The 2013 Dayton mayoral election took place on November 8, 2013. Incumbent Mayor Gary Leitzell ran for re-election to a second term. Leitzell was challenged by City Commissioner Nan Whaley and former Common Pleas Court Judge A.J. Wagner. Whaley emerged as a frontrunner in the race, earning the endorsement of the Montgomery County Democratic Party and significantly outraising both Leitzell and Wagner.

In the primary election, Whaley placed first, winning 50 percent of the vote, while Wagner placed second with 26 percent and Leitzell placed third, the first time in decades that a sitting mayor was defeated in the primary election.

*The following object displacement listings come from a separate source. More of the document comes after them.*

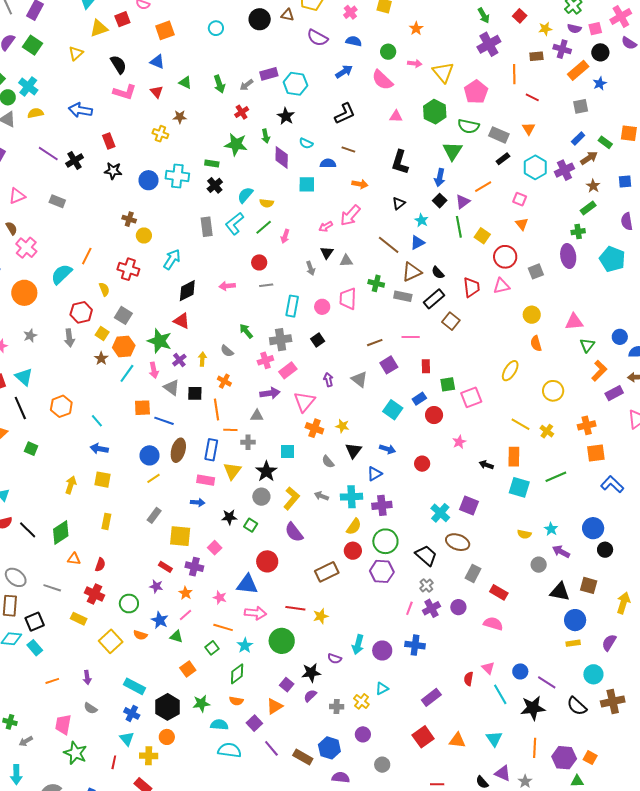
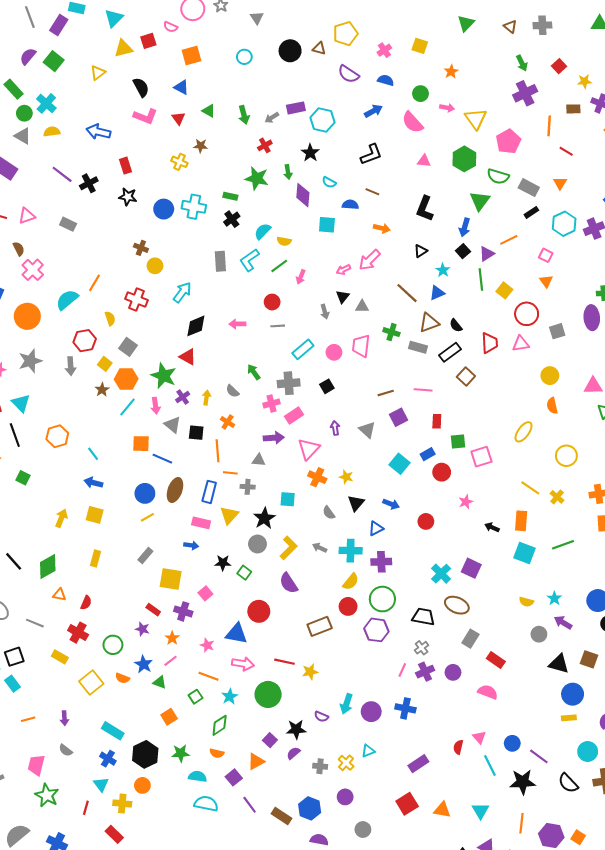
cyan rectangle: (292, 306) -> (303, 349), turned 35
gray star: (30, 336) -> (30, 361), size x1.6
black trapezoid: (426, 555) -> (423, 617), turned -35

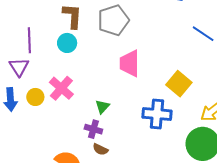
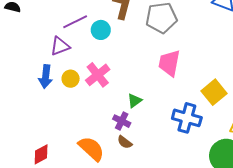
purple line: (29, 40) -> (75, 22), turned 55
cyan circle: (67, 43) -> (101, 30), moved
purple triangle: (19, 67) -> (60, 46), turned 30

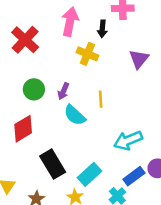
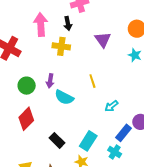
yellow line: (101, 99) -> (92, 81), moved
cyan arrow: (128, 140) -> (111, 106), size x0.6
black rectangle: (53, 164) -> (57, 140), size x0.7

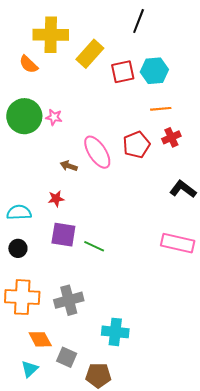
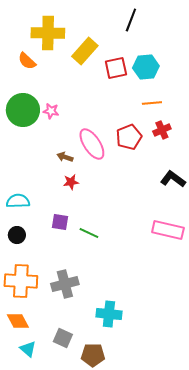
red star: (56, 199) -> (71, 182), moved
purple square: (63, 235) -> (60, 222), size x0.7
orange diamond: (40, 339) -> (18, 321), moved
cyan triangle: (30, 369) -> (28, 349), turned -36

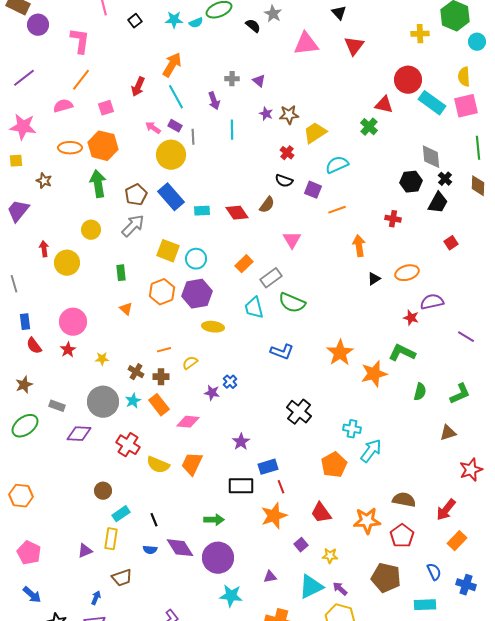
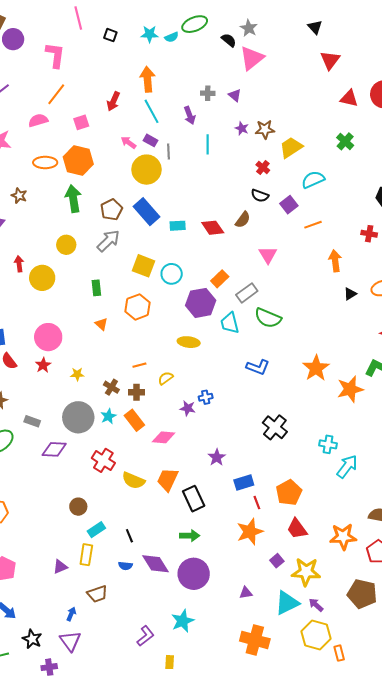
black square: (135, 21) -> (110, 35), turned -32
pink triangle: (306, 44) -> (252, 58), moved, turned -32
orange arrow: (172, 65) -> (147, 79), turned -35
red triangle: (384, 105) -> (349, 98), moved
purple square: (313, 190) -> (289, 205), turned 30
purple hexagon: (197, 294) -> (201, 303), moved
blue cross: (230, 382) -> (206, 397), turned 32
orange pentagon: (334, 465) -> (289, 493), moved
black rectangle: (241, 486) -> (194, 499), moved, turned 65
yellow star: (330, 556) -> (306, 572), size x1.8
cyan star: (231, 596) -> (183, 621), moved, turned -30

Though both Whaley and Wagner were Democrats, the general election divided along partisan lines, with local Republicans, including Congressman Mike Turner, supporting Wagner while the state's only statewide Democrat, Senator Sherrod Brown, endorsed Whaley. Whaley raised three times as much as Wagner in the general election, which was the second-costliest mayoral race in city history.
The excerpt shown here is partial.